# s5 110



## MS (19 November 2003)

*Wer sucht Simatic S5-110 Hardware?*

Hallo

Haben unsere letze Anlage mit S5-110 Steuerung abgebaut.
Nun sind noch jede Menge gebrauchte und neue Karten übrig,die uns zum Verschrotten zu schade sind.Wer kann so etwas für seine alten Anlagen noch gebrauchen?

Gruß MS :roll:


----------



## ansergej (27 Dezember 2006)

*simantic s5*

Ja ich gerne. bin student und mache so gerade meine erste erfahrungen mit sps..würde gerne da etwas selber zusammenbauen..kostet sie etwas?
gruß sergej


----------



## zotos (27 Dezember 2006)

Hast Du mal auf das Datum geachtet?
19.11.2003 20:44


----------



## lorenz2512 (27 Dezember 2006)

hallo,
habe auch noch eine 110er, aber das ist nichts zum lernen, damit kann man sich SPS-Zeug abgewöhnen, zum Anfang wird eine S5 95U oder S7-224 reichen, aber besser ist Trysim.


----------



## nade (27 Dezember 2006)

Also kostenmäßig kann ich mich da nur lorenz2512 anschließen.
TRYsim ist in der Studentenversion kostenlos und für SPS allgemein sehr umfangreich.
Es ist auch recht nahe an der Step7 angelent, hat aber um dadrauf genau zu gehen nicht bei allem gleiche Struktur.
Für speziel auf Siemens gibts bei denen meineswissens auch eine Litefassung.


----------



## ansergej (29 Dezember 2006)

lorenz2512 schrieb:


> hallo,
> habe auch noch eine 110er, aber das ist nichts zum lernen, damit kann man sich SPS-Zeug abgewöhnen, zum Anfang wird eine S5 95U oder S7-224 reichen, aber besser ist Trysim.



Ja danke für die schnelle antwort. momenan lerne ich auch mit trysim.wen du die hardware nicht meht brauchst was würde sie mich das kosten?
gruß Segej


----------



## ansergej (29 Dezember 2006)

zotos schrieb:


> Hast Du mal auf das Datum geachtet?
> 19.11.2003 20:44



entschuldigung habe ich nicht gesehen..
gruß sergej


----------



## ansergej (29 Dezember 2006)

lorenz2512 schrieb:


> hallo,
> habe auch noch eine 110er, aber das ist nichts zum lernen, damit kann man sich SPS-Zeug abgewöhnen, zum Anfang wird eine S5 95U oder S7-224 reichen, aber besser ist Trysim.



habe nicht richtig den beitrag gelesen. danke für die antwort.
werde mir dann ein paar systeme bei ebay anschauen.
gruß sergej


----------



## lorenz2512 (29 Dezember 2006)

hallo,
die 110er verkauf ich nicht(gibt wirklich noch Anlagen die damit laufen), aber für 100€ kannst du bei ebay eine 224 ersteigern, das muß dein Salär hergeben, eine 60 tage version von microwin gibt es bei siemens...


----------



## zotos (29 Dezember 2006)

Mein Tipp ist: Such mal hier im Forum nach den Typischen Anfänger Sucht Hardware Themen. 

Ich persönlich denke das wenn man schon die vielfalt von Siemens Steuerungen (LOGO, S5, S7-200 und S7-300/400) und den die nicht gerade günstigen Programmiersofware Paketen akzeptiert kann man auch bei anderen Herstellern suchen und was wirklich günstiges finden (am besten eine Steuerung die mir CoDeSys Programmiert wird , Wago, Beckhoff, Moeller usw.) man muss sich aber vorher im klaren sein was man von einer SPS erwartet und welche kosten sonst noch kommen.

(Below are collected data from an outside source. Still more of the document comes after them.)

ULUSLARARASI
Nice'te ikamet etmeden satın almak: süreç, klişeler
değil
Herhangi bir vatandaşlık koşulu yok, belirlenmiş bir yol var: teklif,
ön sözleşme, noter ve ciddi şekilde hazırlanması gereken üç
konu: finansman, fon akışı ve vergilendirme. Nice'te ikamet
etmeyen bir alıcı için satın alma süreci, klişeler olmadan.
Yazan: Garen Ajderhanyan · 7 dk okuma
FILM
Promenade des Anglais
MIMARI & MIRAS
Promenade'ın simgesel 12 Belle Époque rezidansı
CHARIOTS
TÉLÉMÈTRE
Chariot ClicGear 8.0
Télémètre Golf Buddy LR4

Ich habe für meine gebrauchte S7-315 2DP (ohne die I/Os) weniger bezahlt als für den gebrauchten MPI-Adapter :???:  Die Software konnte ich mir privat noch nicht leisten und so ist das "Projekt" auch eingeschlafen. 
Die Hardware loht sich auch nur wenn man etwas damit anfängt also ein Model betreibt, das Haus Automatisiert, eine Maschine baut, etc. Nur um das Programmieren zu üben oder ein par LEDs und Schalter zu verwursteln lohnt sich das nicht da für gibt es Simulationsprogramme wie Du es ja bereits einsetzt.

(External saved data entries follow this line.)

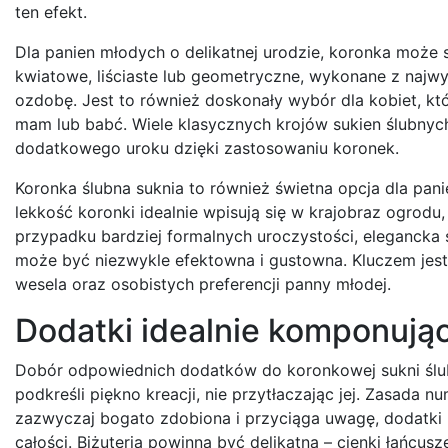
ten efekt.
Dla panien młodych o delikatnej urodzie, koronka może 
kwiatowe, liściaste lub geometryczne, wykonane z najwyż
ozdobę. Jest to również doskonały wybór dla kobiet, któ
mam lub babć. Wiele klasycznych krojów sukien ślubnych,
dodatkowego uroku dzięki zastosowaniu koronek.
Koronka ślubna suknia to również świetna opcja dla panie
lekkość koronki idealnie wpisują się w krajobraz ogrodu
przypadku bardziej formalnych uroczystości, eleganck
może być niezwykle efektowna i gustowna. Kluczem jest
wesela oraz osobistych preferencji panny młodej.
Dodatki idealnie komponując
Dobór odpowiednich dodatków do koronkowej sukni ślubne
podkreśli piękno kreacji, nie przytłaczając jej. Zasada 
zazwyczaj bogato zdobiona i przyciąga uwagę, dodatki p
całości. Biżuteria powinna być delikatna – cienki łańcusz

PS: ich habe mal gerade bei ebay nachgeschaut und da sind die Steuerungen zur Zeit mau liegt wohl an der Urlaubszeit.


----------



## Unregistrierter gast (29 Dezember 2006)

zotos schrieb:


> Die Hardware loht sich auch nur wenn man etwas damit anfängt also ein Model betreibt, das Haus Automatisiert, eine Maschine baut, etc. Nur um das Programmieren zu üben oder ein par LEDs und Schalter zu verwursteln lohnt sich das nicht da für gibt es Simulationsprogramme wie Du es ja bereits einsetzt.


Stimmt nicht ganz.
Es gibt schon gewisse Dinge, die im Simulator laufen, in einer richtigen SPS aber nicht, und umgekehrt.

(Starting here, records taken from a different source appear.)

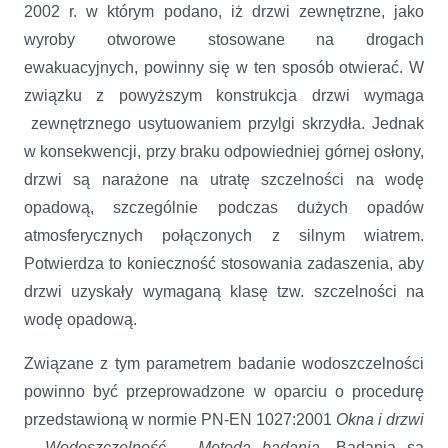
2002 r. w którym podano, iż drzwi zewnętrzne, jako
wyroby otworowe stosowane na drogach
ewakuacyjnych, powinny się w ten sposób otwierać. W
związku z powyższym konstrukcja drzwi wymaga
zewnętrznego usytuowaniem przylgi skrzydła. Jednak
w konsekwencji, przy braku odpowiedniej górnej osłony,
drzwi są narażone na utratę szczelności na wodę
opadową, szczególnie podczas dużych opadów
atmosferycznych połączonych z silnym wiatrem.
Potwierdza to konieczność stosowania zadaszenia, aby
drzwi uzyskały wymaganą klasę tzw. szczelności na
wodę opadową.
Związane z tym parametrem badanie wodoszczelności
powinno być przeprowadzone w oparciu o procedurę
przedstawioną w normie PN-EN 1027:2001
Okna i drzwi
– Wodoszczelność – Metoda badania.
Badania są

Ausserdem kannst du an einen Simulator keine Peripherie (z.B. Profibusteilnehmer) drannhängen.


----------



## zotos (29 Dezember 2006)

Unregistrierter gast schrieb:


> Stimmt nicht ganz.
> Es gibt schon gewisse Dinge, die im Simulator laufen, in einer richtigen SPS aber nicht, und umgekehrt.
> 
> Ausserdem kannst du an einen Simulator keine Peripherie (z.B. Profibusteilnehmer) drannhängen.



Da hast Du recht.

... jetzt kommt das ja aber: ansergej hat gefragt ob ihm jemand eine SPS schenkt oder billig abgiebt. Im konkreten Fall eine "S5 110" da is eh nicht so doll mit Simulation und auch nicht mit Profibus.


----------



## Unregistrierter gast (29 Dezember 2006)

zotos schrieb:


> Da hast Du recht.
> 
> ... jetzt kommt das ja aber: ansergej hat gefragt ob ihm jemand eine SPS schenkt oder billig abgiebt. Im konkreten Fall eine "S5 110" da is eh nicht so doll mit Simulation und auch nicht mit Profibus.


Auweija, auf diesen konkreten Fall bezogen hast du natürlich absolut recht! :s1:


----------